Alors que les Etats-Unis se sont empressés au cours de l’été 2020 de sécuriser des millions de doses de plusieurs candidats vaccins, les Européens ont donc tardé, avec des contrats signés entre août et décembre.

Mi-novembre, le patron de la société américaine de biotechnologie Moderna avait d’ailleurs prévenu les Européens de ne pas tarder, car d’autres pays ayant signé depuis des mois seraient livrés en priorité. « C’est qu’il y a plein de choses administratives, les dossiers, des trucs, des alignements entre les pays et c’est juste compliqué à gérer quand vous êtes 27 par rapport à quand vous êtes tout seul », critiquait son PDG, le Français Stéphane Bancel. Alors qu’au Canada, la signature du contrat « a mis deux semaines ».

Parmi les points d’achoppement : la demande de garanties juridiques supplémentaires de la part des laboratoires, qui souhaitaient partager les risques financiers en cas de plaintes ultérieures de patients pour effets secondaires.

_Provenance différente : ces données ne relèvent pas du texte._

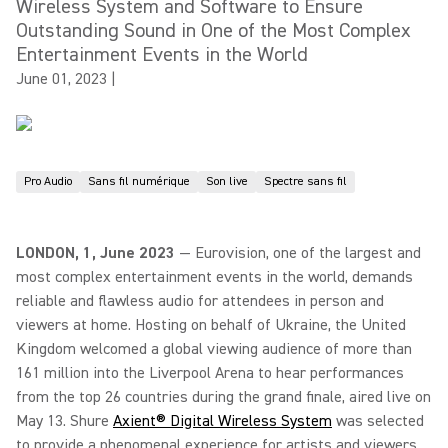
Wireless System and Software to Ensure
Outstanding Sound in One of the Most Complex
Entertainment Events in the World
June 01, 2023
|
Pro Audio
Sans fil numérique
Son live
Spectre sans fil
LONDON, 1, June 2023
— Eurovision, one of the largest and
most complex entertainment events in the world, demands
reliable and flawless audio for attendees in person and
viewers at home. Hosting on behalf of Ukraine, the United
Kingdom welcomed a global viewing audience of more than
161 million into the Liverpool Arena to hear performances
from the top 26 countries during the grand finale, aired live on
May 13. Shure
Axient® Digital Wireless System
was selected
to provide a phenomenal experience for artists and viewers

Des négociations complexes qui ont encore retardé les livraisons.

3. Elle n’a pas assez investi dans la recherche

L’Europe est aussi pointée du doigt pour son manque d’implication dans la recherche scientifique. Selon les données d’Airfinity, une société londonienne spécialisée dans le développement scientifique, le Royaume-Uni et les Etats-Unis ont dépensé environ sept fois plus d’argent par rapport à la taille de leur population que l’Europe pour le développement, l’achat et la production de vaccins contre le Covid-19, rapporte le Financial Times (article payant, en anglais).

« Bien que les chiffres incluent différents types de financement et ne soient pas exactement comparables, les données suggèrent que les Etats membres de l’UE auraient dû utiliser plus tôt leur puissance économique pour financer la modernisation des usines et la commande de matières premières », commente Rasmus Bech Hansen, directeur général d’Airfinity, dans les colonnes du quotidien économique britannique.

« Je pense qu’on va tirer des enseignements sur cette question de la recherche et du vaccin, a déclaré Gabriel Attal, jeudi. Il n’y a pas de compétence sanitaire en tant que telle aujourd’hui au niveau européen et on a déjà annoncé qu’on voulait avoir l’équivalent de la Barda américaine [Biomedical advanced research and development authority]« , une agence gouvernementale qui finance notamment les laboratoires privés dans leurs recherches contre les pandémies ou les risques bioterroristes.